Kendra Jessie, of Sucker Creek First Nation, spoke to High Prairie School Division’s Youth Council for Reconciliation on April 12. Photo courtesy of Sean Arceta @insta.fotograph.

SPN Staff

High Prairie School Division launched its new Youth Council for Reconciliation [YCR] by hosting a special speaker April 12.
Kendra Jessie, of Sucker Creek First Nation, spoke to a group of 90 students from Grades 9-12 to learn more about reconciliation and what they can do to create positive change in their schools and communities, says an HPSD news release April 25.
“As a young person, you hold power and value,” says Jessie, a Cree and Ukrainian woman and former HPSD student.
“You are our future leaders, decision-makers and policy-makers.
“Each of you has unique gifts, abilities and knowledge to share.
“Remember that you have a special place in history.
“You have to be the change that you want to see.”
She has become a certified personal fitness trainer, certified hockey coach through the National Coaching Association of Canada, and a Nike ambassador. As well, Jessie has a Bachelor of Sport Management Honours Degree from Brock University.
She emphasized the importance of honouring the National Day of Truth and Reconciliation on Sept. 30, which started in 2021, to recognize the impact of the Indian Residential Schools.
“This is a day to honour survivors and inter-generational survivors,” Jessie says.
“There are many people still living today who are affected.
“This is not in the past.”
She explained what reconciliation looks like.

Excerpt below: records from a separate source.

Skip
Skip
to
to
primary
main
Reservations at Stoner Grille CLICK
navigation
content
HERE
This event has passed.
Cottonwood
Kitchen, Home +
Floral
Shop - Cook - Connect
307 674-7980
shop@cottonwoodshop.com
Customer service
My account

“Reconciliation must be the responsibility of all who occupy the colonial state of Canada,” Jessie says.
“It is not just a one-way relationship.
“The truth needs to be revealed in order to heal and move forward in a good way. We cannot move forward if the truth is not taught, not heard, not learned.”

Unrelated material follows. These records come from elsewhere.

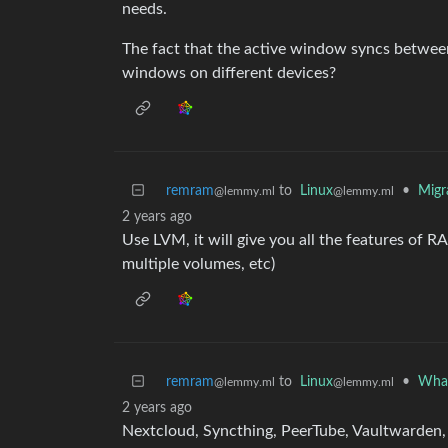
needs.
The fact that the active window syncs between s
windows on different devices?
remram
to
Linux
•
Migr
@lemmy.ml
@lemmy.ml
2 years ago
Use LVM, it will give you all the features of R
multiple volumes, etc)
remram
to
Linux
•
What
@lemmy.ml
@lemmy.ml
2 years ago
Nextcloud, Syncthing, PeerTube, Vaultwarden,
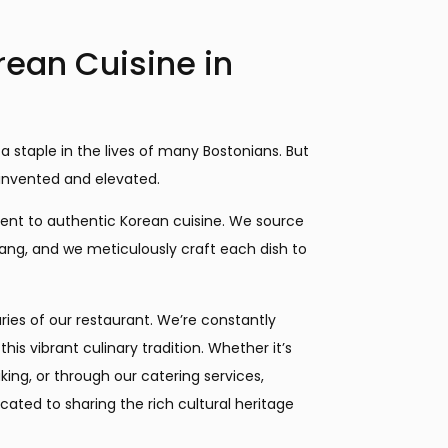
rean Cuisine in
 a staple in the lives of many Bostonians. But
 reinvented and elevated.
ent to authentic Korean cuisine. We source
jang, and we meticulously craft each dish to
ies of our restaurant. We’re constantly
is vibrant culinary tradition. Whether it’s
ing, or through our catering services,
cated to sharing the rich cultural heritage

She expressed it is great to see students learning about reconciliation at a young age as many, including herself, learn about reconciliation only as adults or when they attend post-secondary.
Some Elders have shared with her that reconciliation has an additional component.
“Reconciliation is deeper than individual to individual,” Jessie says.
“It is reconciling with plants, animals and water. These relationships have been destroyed and this is a big interconnected relationship that needs to be reconciled,” she adds.
She was asked what people can do to help and support the reconciliation process.
“The Truth and Reconciliation Commission of Canada has created 94 calls to action,” Jessie says.
“Read and acknowledge the 94 calls to action.”
Regarding herself, she has focused on calls to action that centre around sport, recreation and physical activity.
They are changes she is passionate about and in which she feels she can make impactful change.
Jessie sees a need to reclaim space in those areas for Indigenous people to reclaim generations of wellness knowledge that have been lost due to the disruption and loss of culture through the residential school process.
Diane Bellerose, HPSD’s Indigenous education lead, says the YCR serves a vital role.
“It will be great to see the YCR leading youth-based initiatives,” Bellerose says.
“The students know they want to see and hear in the schools.
“All we need to do is give them tools and a space and then step out of the way.”